### What is expected
Reproduce the entries beneath exactly, without their images.

Saved data entries:
== == ==
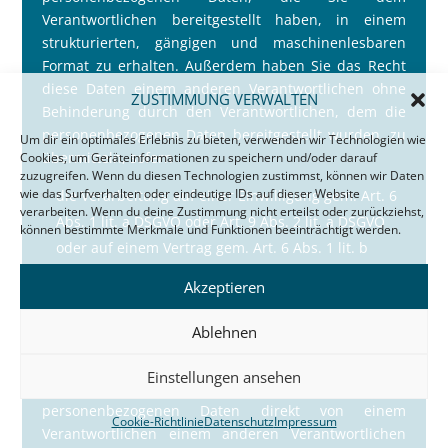
Verantwortlichen bereitgestellt haben, in einem
strukturierten, gängigen und maschinenlesbaren
Format zu erhalten. Au
ß
erdem haben Sie das Recht
diese Daten einem anderen Verantwortlichen ohne
ZUSTIMMUNG VERWALTEN
Behinderung durch den Verantwortlichen, dem die
personenbezogenen Daten bereitgestellt wurden, zu
Um dir ein optimales Erlebnis zu bieten, verwenden wir Technologien wie
übermitteln, sofern
Cookies, um Geräteinformationen zu speichern und/oder darauf
zuzugreifen. Wenn du diesen Technologien zustimmst, können wir Daten
wie das Surfverhalten oder eindeutige IDs auf dieser Website
die Verarbeitung auf einer Einwilligung gem. Art. 6
verarbeiten. Wenn du deine Zustimmung nicht erteilst oder zurückziehst,
Abs. 1 lit. a DSGVO oder Art. 9 Abs. 2 lit. a DSGVO
können bestimmte Merkmale und Funktionen beeinträchtigt werden.
oder auf einem Vertrag gem. Art. 6 Abs. 1 lit. b
DSGVO beruht und
Akzeptieren
die Verarbeitung mithilfe automatisierter Verfahren
erfolgt.
Ablehnen
In Ausübung dieses Rechts haben Sie ferner das
Einstellungen ansehen
Recht, zu erwirken, dass die Sie betreffenden
personenbezogenen Daten direkt von einem
Cookie-Richtlinie
Datenschutz
Impressum
Verantwortlichen einem anderen Verantwortlichen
== == ==
### Answer for the task
Verantwortlichen bereitgestellt haben, in einem
strukturierten, gängigen und maschinenlesbaren
Format zu erhalten. Au
ß
erdem haben Sie das Recht
diese Daten einem anderen Verantwortlichen ohne
ZUSTIMMUNG VERWALTEN
Behinderung durch den Verantwortlichen, dem die
personenbezogenen Daten bereitgestellt wurden, zu
Um dir ein optimales Erlebnis zu bieten, verwenden wir Technologien wie
übermitteln, sofern
Cookies, um Geräteinformationen zu speichern und/oder darauf
zuzugreifen. Wenn du diesen Technologien zustimmst, können wir Daten
wie das Surfverhalten oder eindeutige IDs auf dieser Website
die Verarbeitung auf einer Einwilligung gem. Art. 6
verarbeiten. Wenn du deine Zustimmung nicht erteilst oder zurückziehst,
Abs. 1 lit. a DSGVO oder Art. 9 Abs. 2 lit. a DSGVO
können bestimmte Merkmale und Funktionen beeinträchtigt werden.
oder auf einem Vertrag gem. Art. 6 Abs. 1 lit. b
DSGVO beruht und
Akzeptieren
die Verarbeitung mithilfe automatisierter Verfahren
erfolgt.
Ablehnen
In Ausübung dieses Rechts haben Sie ferner das
Einstellungen ansehen
Recht, zu erwirken, dass die Sie betreffenden
personenbezogenen Daten direkt von einem
Cookie-Richtlinie
Datenschutz
Impressum
Verantwortlichen einem anderen Verantwortlichen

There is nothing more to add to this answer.